I grow weary of supply-centric thinking and traditional risk management approaches. One of the greatest supply chain opportunities is redesigning demand processes to drive an adaptive enterprise. The growing issues of forecastability—market shifts, distorted history from the pandemic, or an extended product portfolio—are huge risks. The sad fact is that it is not recognized. As a result, I believe that the industry is guilty of groupthink.

An Example

In the class, I ask the respondents to complete homework. One of the assignments is to plot forecastability by volume. A Coefficient of Variation (COV) greater than .7 is considered not forecastable, while a COV of .3-.7 might be forecastable with the proper techniques, and a COV less than .3 is very forecastable using traditional models. In the class, I was surprised at the number of items that were not forecastable using traditional methods. For many, it was more than 50%. In addition, using the Forecast Value Added (FVA) methodology, many were degrading the forecast output.

Most companies have spent millions of dollars on planning systems, train and manage tens and hundreds of demand planners, and spend endless hours in meetings without asking basic questions. The focus is on item level forecasting at a ship-from forecasting level without consideration of:

  • What does good look like? Am I improving the output?
  • Are my products forecastable?
  • How are products changing over time?
  • What is the impact of the market on demand? Latency and bullwhip distortion?
  • Is the order a valid signal to model?

Consider the homework results of one company in Figure 1. When I met this company, they measured Weighted MAPE at a three-month lag. They felt good about their forecast performance. The team wanted to buy a system. I shook my head. The business leader said not so fast. (Thankfully)

I asked the company to map their demand streams. Note in Figure 1 that the very forecastable items have high customer service levels but represent only 7% of items and 7% of volume. In contrast, the items that are not forecastable represent 53% of items and 48% of sales volume. Customer service levels for these items (fill rate) are low. A traditional approach would stuff all of these items through a standard model without delineating or characterizing streams.

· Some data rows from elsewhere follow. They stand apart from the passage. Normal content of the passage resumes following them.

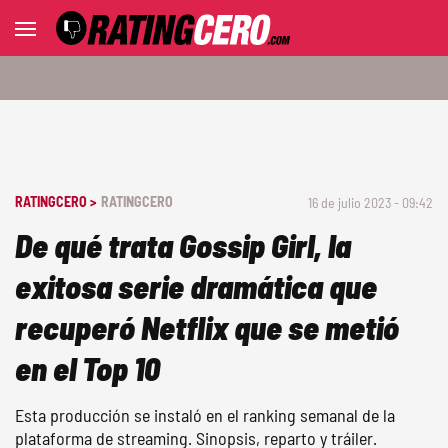
RATINGCERO >
RATINGCERO
16 de julio 2023 - 09:42
De qué trata Gossip Girl, la
exitosa serie dramática que
recuperó Netflix que se metió
en el Top 10
Esta producción se instaló en el ranking semanal de la
plataforma de streaming. Sinopsis, reparto y tráiler.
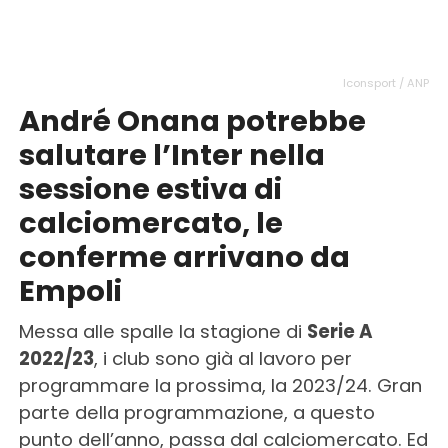
Iconsport / ANP
André Onana potrebbe
salutare l’Inter nella
sessione estiva di
calciomercato, le
conferme arrivano da
Empoli
Messa alle spalle la stagione di
Serie A
2022/23
, i club sono già al lavoro per
programmare la prossima, la 2023/24. Gran
parte della programmazione, a questo
punto dell’anno, passa dal calciomercato. Ed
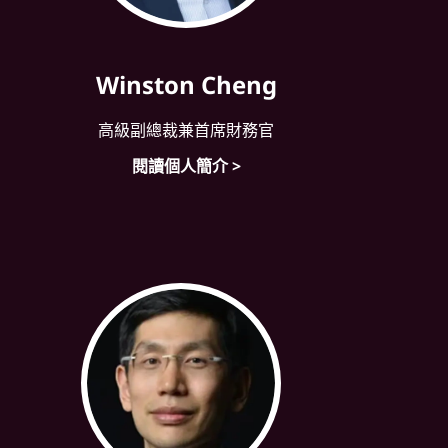
Winston Cheng
高級副總裁兼首席財務官
閱讀個人簡介 >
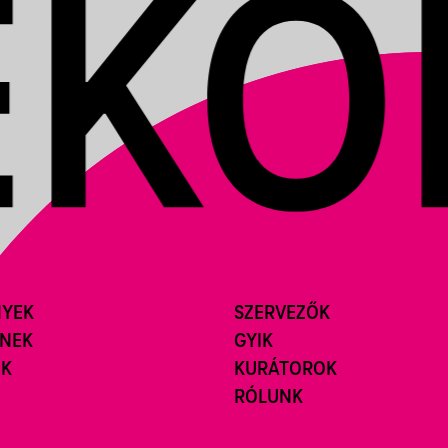
NYEK
SZERVEZŐK
ÍNEK
GYIK
ÓK
KURÁTOROK
RÓLUNK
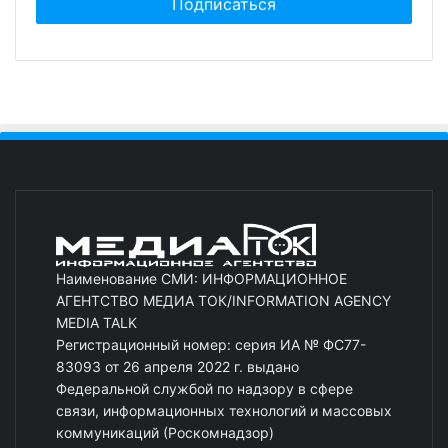
Наименование СМИ: ИНФОРМАЦИОННОЕ
АГЕНТСТВО МЕДИА ТОК/INFORMATION AGENCY
MEDIA TALK
Регистрационный номер: серия ИА № ФС77-
83093 от 26 апреля 2022 г. выдано
Федеральной службой по надзору в сфере
связи, информационных технологий и массовых
коммуникаций (Роскомнадзор)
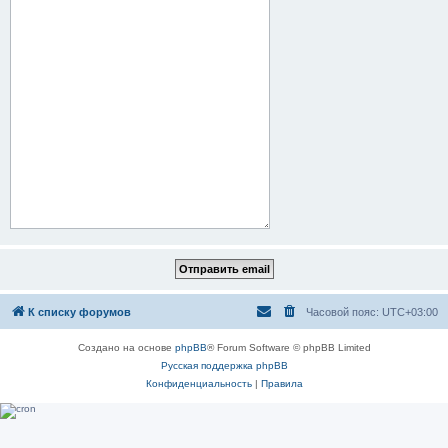
К списку форумов
Часовой пояс:
UTC+03:00
Создано на основе
phpBB
® Forum Software © phpBB Limited
Русская поддержка phpBB
Конфиденциальность
|
Правила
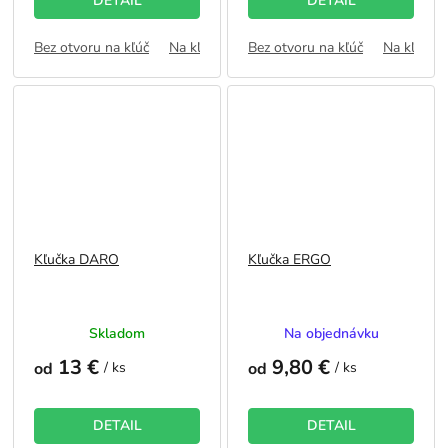
DETAIL
DETAIL
5
5
hviezdičiek.
hviezdičiek.
Bez otvoru na kľúč
Na kľúč
WC zámok
Bez otvoru na kľúč
FAB
Na kľúč
Kľučka DARO
Kľučka ERGO
Priemerné
Priemerné
Skladom
Na objednávku
hodnotenie
hodnotenie
13 €
9,80 €
produktu
produktu
od
/ ks
od
/ ks
je
je
5,0
5,0
z
z
DETAIL
DETAIL
5
5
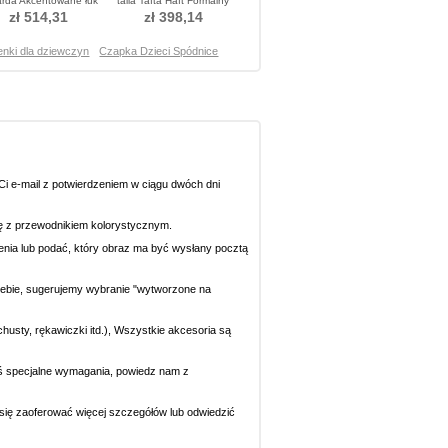
rda Akcentowane łuk
talia Tafta Haft Formalny
ukienka do chrztu
Sukienka do chrztu
zł 514,31
zł 398,14
enki dla dziewczyn
Czapka Dzieci Spódnice
i e-mail z potwierdzeniem w ciągu dwóch dni
się z przewodnikiem kolorystycznym.
ecenia lub podać, który obraz ma być wysłany pocztą
 Ciebie, sugerujemy wybranie "wytworzone na
chusty, rękawiczki itd.), Wszystkie akcesoria są
eś specjalne wymagania, powiedz nam z
y się zaoferować więcej szczegółów lub odwiedzić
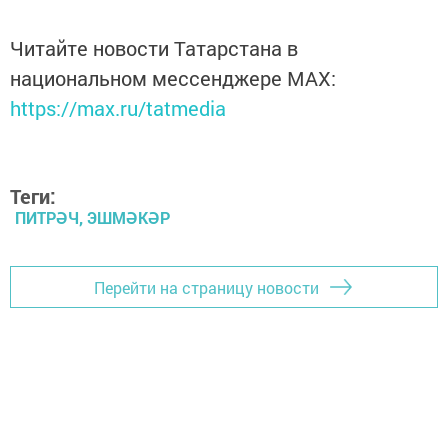
Читайте новости Татарстана в
национальном мессенджере MАХ:
https://max.ru/tatmedia
Теги:
ПИТРӘЧ, ЭШМӘКӘР
Перейти на страницу новости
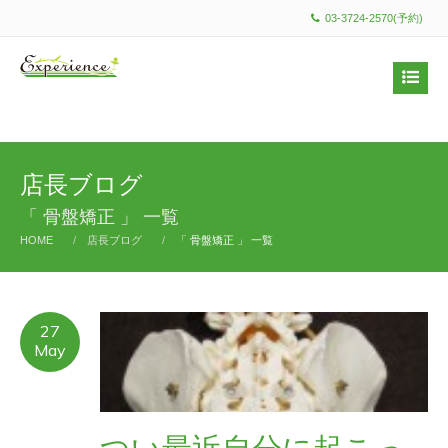
03-3724-2570(予約)
店長ブログ
「 骨盤矯正 」 一覧
HOME
店長ブログ
「 骨盤矯正 」 一覧
27
May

Figure 1. Forecastability, Volume, and Customer Service for a Manufacturing Company.

So What?

You might say, “Fascinating Lora, but so what?” The adaptive engine does not just match demand and supply. Instead, the new approach aims to align the insight to action. By recognizing the pattern, companies can adjust demand and supply strategies. This is a use case for generative AI.

Here are some use cases.

Table 1. Demand Strategies

Contrast the Demand Strategies with Adaptive Supply Strategies in Table 2.

Table 2. Supply Strategies

Summary

I hope the example helps. Once you start analyzing demand streams, you cannot stop. When you see them, you cannot unsee the impact.